/git-differ-tool

Extendable framework built around PyDriller to easily extract information about commits in multiple Git repositories with additional formatting added.

Primary LanguagePythonApache License 2.0Apache-2.0

Git Differ Tool

Extendable framework built around PyDriller to easily extract information about commits in multiple Git repositories with the following functionality added:

  1. keeping cached repositories up-to-date on subsequent runs (if clone_repo_to is supplied to repository_params - see configuration below)
  2. extension of JIRA references in commit messages (based on provided Jira project keys)
  3. extension of GitHub Pull Request references in commit messages
  4. generation of GitHub commit URLs

Example for a single GIT repository:

list of commits to repository git@github.com:kubernetes/kubernetes.git from commit 5c96e53 to commit 900237f:
1. Implement KEP-3836 - https://github.com/kubernetes/kubernetes/commit/9b1c4c7b57f7fbdd776f5103c89ed1f461c295d0
2. Implement metrics agreed on the KEP - https://github.com/kubernetes/kubernetes/commit/08dd657a71c07cf5e71e1b191fd9e8588786b3db
3. kubelet: devices: skip allocation for running pods - https://github.com/kubernetes/kubernetes/commit/3bcf4220ece998d626ae670f911f8a1a1bb31507
4. e2e: node: devicemanager: update tests - https://github.com/kubernetes/kubernetes/commit/b926aba2689f5f89de9a13e3a647aab7ee0aa108
5. e2e: node: devices: improve the node reboot test - https://github.com/kubernetes/kubernetes/commit/5cf50105a2b58ae5660d68df729b8a609fa01536
6. e2e: node: add test to check device-requiring pods are cleaned up - https://github.com/kubernetes/kubernetes/commit/d78671447f22203e13b83eb03dabe728718fdaaf
7. node: devicemgr: topomgr: add logs - https://github.com/kubernetes/kubernetes/commit/c635a7e7d8362ac7c706680e77f7680895b1d517
8. Merge pull request https://github.com/kubernetes/kubernetes/pull/119324 from xmudrii/go1206 - https://github.com/kubernetes/kubernetes/commit/5c96e5321e6b4c4875cdbc61c121c27e3e1f189d
9. Merge pull request https://github.com/kubernetes/kubernetes/pull/116470 from alexanderConstantinescu/kep-3836-impl - https://github.com/kubernetes/kubernetes/commit/f34365789d4161f1b47f998bc82250620eed183b
10. Merge pull request https://github.com/kubernetes/kubernetes/pull/118635 from ffromani/devmgr-check-pod-running - https://github.com/kubernetes/kubernetes/commit/900237fada63a88b0b1dbb5f8a20ae73b959df12

Note: PyDriller is built around GitPython and the latter is used in a couple of places to support progress bars for git clone operations and execute raw git commands.
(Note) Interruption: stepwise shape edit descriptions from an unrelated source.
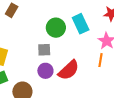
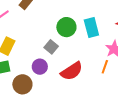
gray square: (44, 50) -> (51, 47), turned 32
purple circle: (45, 71) -> (40, 67), moved

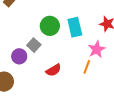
purple circle: (40, 67) -> (19, 56), moved
red semicircle: (72, 71) -> (54, 70), size x0.7

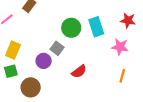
pink star: (97, 49) -> (120, 47), turned -30
orange line: (87, 67) -> (122, 76), moved

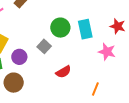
purple circle: (44, 61) -> (19, 57), moved
orange line: (122, 76) -> (95, 89), moved

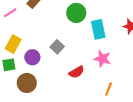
green circle: (60, 28) -> (76, 13), moved
pink star: (107, 52) -> (102, 59), moved

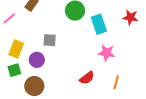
gray square: (57, 47) -> (50, 40), moved, turned -32
red semicircle: (77, 72) -> (87, 78), moved

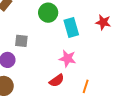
pink star: (107, 53) -> (67, 58), moved

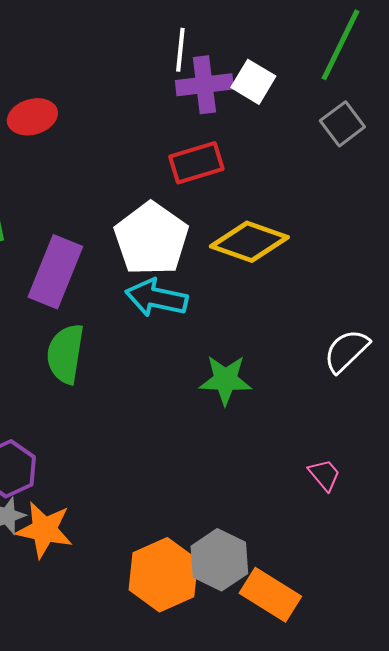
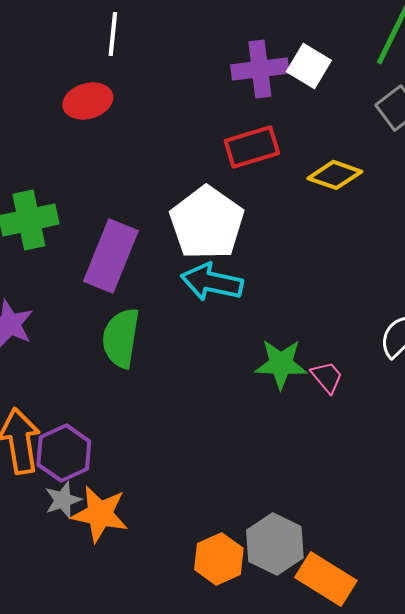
white line: (180, 50) -> (113, 34), moved
yellow diamond: (249, 242) -> (335, 175), moved, size x0.7
pink trapezoid: (324, 475) -> (327, 377), moved
orange hexagon: (163, 575) -> (219, 559), size x0.7

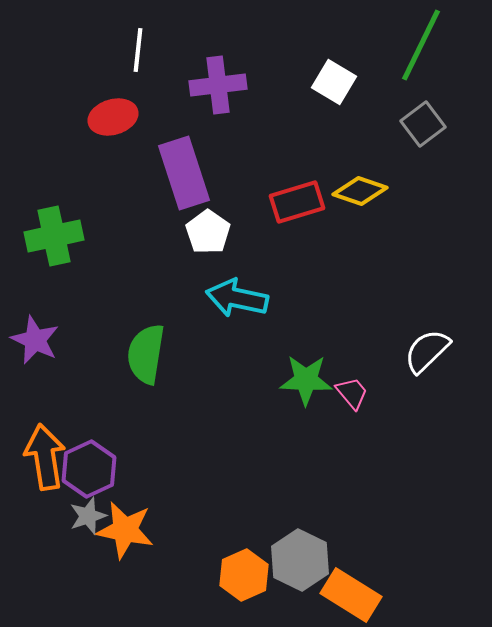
purple cross: (260, 69) -> (218, 85), moved
red rectangle: (252, 147) -> (297, 202), moved
white pentagon: (207, 223) -> (208, 232), moved, size x0.6
purple rectangle: (111, 256) -> (184, 173), moved, turned -40

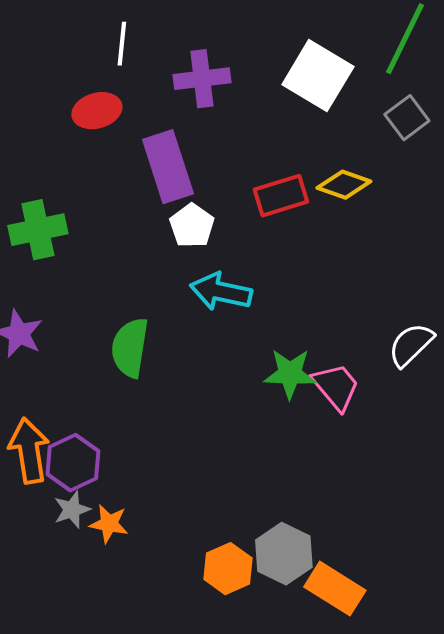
white square: (334, 82) -> (318, 76), size x1.6
pink trapezoid: (352, 393) -> (336, 387), size x1.5
orange star: (125, 530) -> (109, 524), size x0.7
Requires Python 3.6 or greater.

Installation & run:

❯ pip3 install -r requirements.txt
❯ python3 differ.py --help
usage: differ.py [-h] --config_file CONFIG_FILE [--releases_file RELEASES_FILE] [-d]

optional arguments:
  -h, --help            show this help message and exit
  --config_file CONFIG_FILE
                        buckets configuration file path
  --releases_file RELEASES_FILE
                        releases file path that contains additional commit information to merge with buckets config file
  -d, --debug           debug mode
❯ python3 differ.py --config_file ./config.yaml (optional: --releases_file ./releases.yaml)

Project structure:

❯ tree -I 'venv|cache|*.txt|*.md' .
.
├── config.yaml   # default (parent) buckets configuration file 
├── differ.py     # main entry point
├── parsers.py    # collection of repository parsers classes
├── releases.yaml # optional: file with additional configuration to use with parent config file
└── utils.py      # collection of utility functions 

Single bucket configuration:

buckets:
  - name: MyBucketName            # bucket name
      parser: GitRepoCommitPretty # class name from parsers package 
      repository_params:
        # local and remote repositories are supported 
        path_to_repo: "git@github.com:<org/user>/<repo>.git"
        clone_repo_to: "./cache"
        # all other parameters that pydriller.repository class supports:
        # see https://pydriller.readthedocs.io/en/latest/repository.html#selecting-projects-to-analyze
      parser_params:
        # all parameters that parser class supports:
        # see parser_params attributes of parser classes

RELEASES_FILE configuration:

If no --releases_file arg is provided as a script argument all the buckets specified in --config_file configuration file are processed. In case --releases_file is set, for each bucket in --releases_file configuration file the bucket configuration is merged into repository_params of the parent bucket under --config_file and only these buckets are processed.

Current merge schema:

buckets:
  - name: MyBucketName               # -> name of the bucket in config_file                 
    commits:
      from_commit: commit_SHA # -> repository_params.from_commit 
      to_commit: commit_SHA    # -> repository_params.to_commit

Setting up new parsers:

  1. Define new parser class in parsers package as a child class of parsers.GitRepositoryParser
  2. Write logic around new attributes to support via bucket parser_params
  3. Have the bucket configured accordingly
  4. Update Readme.md with new functionality